• United States
Anirban Ghoshal
Senior Writer

Google picks Qatar for second Middle Eastern cloud region

Mar 31, 20233 mins
Google Cloud Platform

The new Middle East availability region, in Doha, joins an existing one in Tel Aviv; a third is planned.

CIO | Middle East  >  Qatar  >  Doha  >  The Pearl [artificial island]
Credit: VenueStock / Getty Images

Google is adding a second cloud availability region in the Middle East, at Doha, to cater to demand from Qatar’s government and enterprises in the region, it said on Friday.

The new cloud region will help the Qatari government achieve its Qatar National Vision 2030 plan to sustain development and provide a high standard of living for its people, according to Google Cloud’s country manager for Qatar, Ghassan Kosta.

“This new region is a strong step towards building regional capacity that meets the needs of the Qatari digital economy, from availability and data residency, to digital sovereignty and sustainability,” Kosta wrote in a blog post.

At launch, the new region at Doha will offer Google Cloud services including Compute Engine, Cloud Run, Cloud SQL, Google Kubernetes Engine, and Spanner, among others, the company said.

The new region will offer three availability zones to provide more capacity and protection against disruptions, it added.

Although the company claims that the data enter is open, a company portal listing the services currently available in the region, dubbed me-central1, shows no active services. The formal launch event for the region on May 22 coincides with the company’s annual cloud summit, Google Cloud Next.

Google’s other cloud region in the middle east, me-west1, is in Tel Aviv. This too offers three availability zones for services including compute, storage, security, and AI.  

The addition of the Doha region takes Google Cloud’s total cloud region count to 37, with 112 availability zones.

Cloud service providers expand footprint

Google has been investing heavily into opening more cloud regions to compete with larger rivals such as AWS and Microsoft.

In October, Google had announced that it would open new regions across Austria, Greece, Norway, South Africa and Sweden to supplement new regions announced in August for New Zealand, Malaysia, Thailand and Mexico.  

Rival public cloud services providers, such as Microsoft and Oracle, also have revealed plans to expand their cloud region footprint.

In July 2022, Microsoft CEO Satya Nadella said the company would launch 10 new cloud regions over the following year.

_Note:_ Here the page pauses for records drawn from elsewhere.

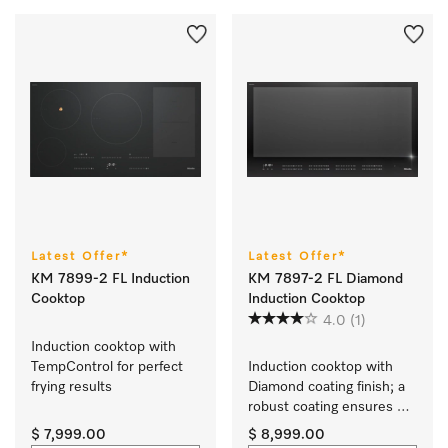
Latest Offer*
Latest Offer*
KM 7899-2 FL Induction
KM 7897-2 FL Diamond
Cooktop
Induction Cooktop
4.0
(1)
Induction cooktop with 
TempControl for perfect 
Induction cooktop with 
frying results
Diamond coating finish; a 
robust coating ensures 
your cooktop stays 
$ 7,999.00
$ 8,999.00
looking new for longer.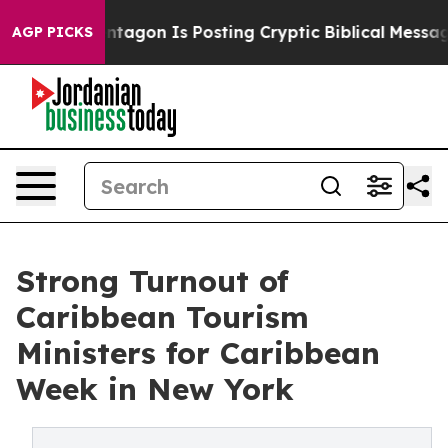
he Pentagon Is Posting Cryptic Biblical Messages on 
AGP PICKS
Strong Turnout of
Caribbean Tourism
Ministers for Caribbean
Week in New York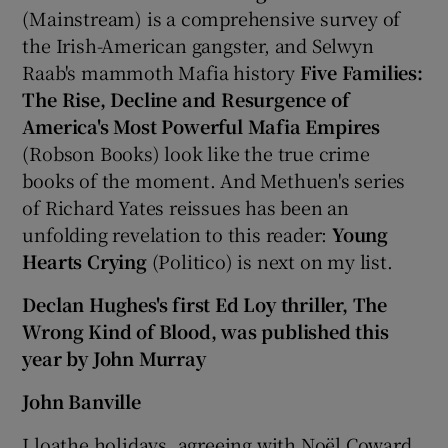
(Mainstream) is a comprehensive survey of
the Irish-American gangster, and Selwyn
Raab's mammoth Mafia history
Five Families:
The Rise, Decline and Resurgence of
America's Most Powerful Mafia Empires
(Robson Books) look like the true crime
books of the moment. And Methuen's series
of Richard Yates reissues has been an
unfolding revelation to this reader:
Young
Hearts Crying
(Politico) is next on my list.
Declan Hughes's first Ed Loy thriller, The
Wrong Kind of Blood, was published this
year by John Murray
John Banville
I loathe holidays, agreeing with Noël Coward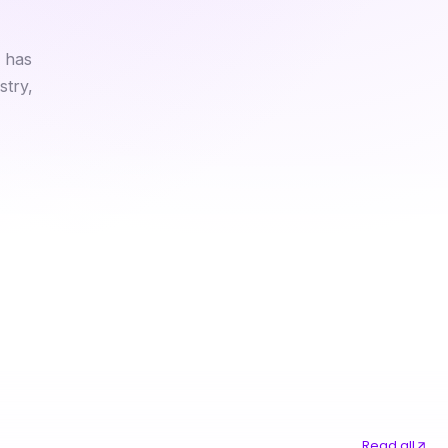
 has
stry,
Professional Resource Directory
Every Medical Marijuana Card Online Option Ranked for 2026
Read all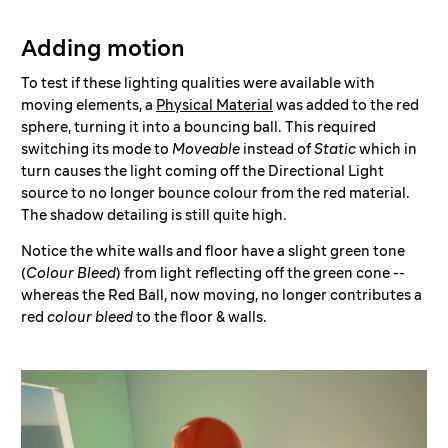
Adding motion
To test if these lighting qualities were available with
moving elements, a
Physical Material
was added to the red
sphere, turning it into a bouncing ball. This required
switching its mode to
Moveable
instead of
Static
which in
turn causes the light coming off the Directional Light
source to no longer bounce colour from the red material.
The shadow detailing is still quite high.
Notice the white walls and floor have a slight green tone
(
Colour Bleed
) from light reflecting off the green cone --
whereas the Red Ball, now moving, no longer contributes a
red
colour bleed
to the floor & walls.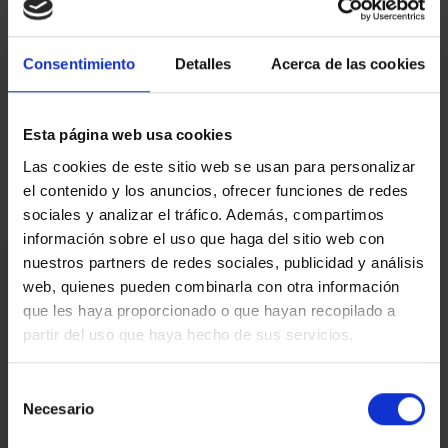
AICAT 145 – API 1519 | RESALE in PERFECT CONDITION | EPC:84G3JY8WJ
– CHB05174524001 | ITP tax, according to current rate. Notary and land
registry fees, according to official tariffs.
Consentimiento
Detalles
Acerca de las cookies
Map
Esta página web usa cookies
Video
Las cookies de este sitio web se usan para personalizar
el contenido y los anuncios, ofrecer funciones de redes
sociales y analizar el tráfico. Además, compartimos
información sobre el uso que haga del sitio web con
nuestros partners de redes sociales, publicidad y análisis
I am interested
web, quienes pueden combinarla con otra información
que les haya proporcionado o que hayan recopilado a
Ref.:
33447
partir del uso que haya hecho de sus servicios.
*Required fields
Name
Selección
Necesario
de
Phone
consentimiento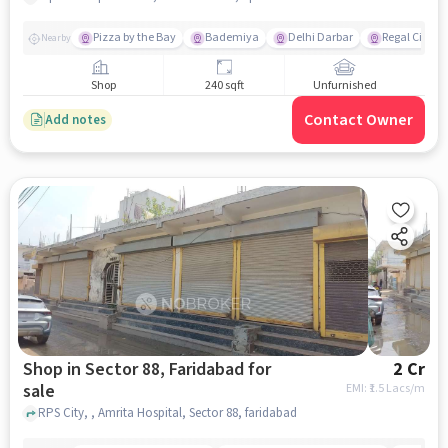
Pizza by the Bay
Bademiya
Delhi Darbar
Regal Cinem
Nearby
Shop
240 sqft
Unfurnished
Contact Owner
Add notes
Shop in Sector 88, Faridabad for
2 Cr
sale
EMI: ₹
1.5 Lacs/m
RPS City, , Amrita Hospital, Sector 88, faridabad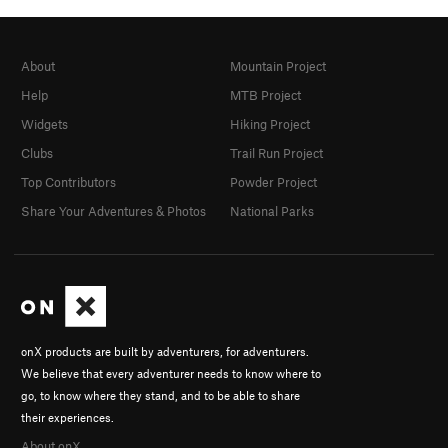
About
Mountain Project
Help
MTB Project
Widgets
Hiking Project
Clubs
Trail Run Project
Top Contributors
Powder Project
Share Your Adventures & Photos
National Parks
onX products are built by adventurers, for adventurers.
We believe that every adventurer needs to know where to
go, to know where they stand, and to be able to share
their experiences.
About onX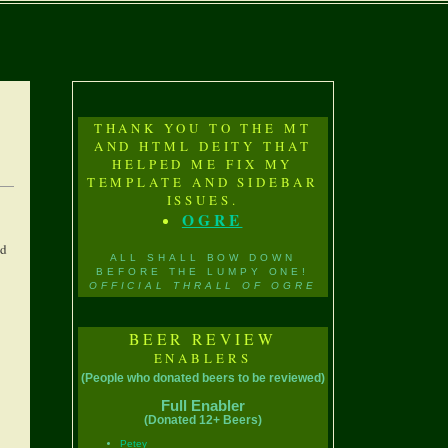
THANK YOU TO THE MT
AND HTML DEITY THAT
HELPED ME FIX MY
TEMPLATE AND SIDEBAR
ISSUES.
OGRE
nd
ALL SHALL BOW DOWN
BEFORE THE LUMPY ONE!
OFFICIAL THRALL OF OGRE
BEER REVIEW
ENABLERS
(People who donated beers to be reviewed)
Full Enabler
(Donated 12+ Beers)
Petey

Similarly, in June 2022, Oracle CEO Safra Catz said the company expected to add another six regions in the following year. It launched two of these new sovereign regions in the European Union the following month.

AWS, too, has been expanding its footprint in the Asia Pacific region. In November last year it launched a second region in India, and in March it made a cloud region available in Malaysia.

In the Middle East, AWS has two cloud regions—Bahrain and UAE—each offering three availability zones.

Oracle has three regions in the Middle East, in Israel, Saudi Arabia and UAE.

Google and Microsoft are expected to each add a new region in Saudi Arabia. Google’s region will be based in Dammam, the company said.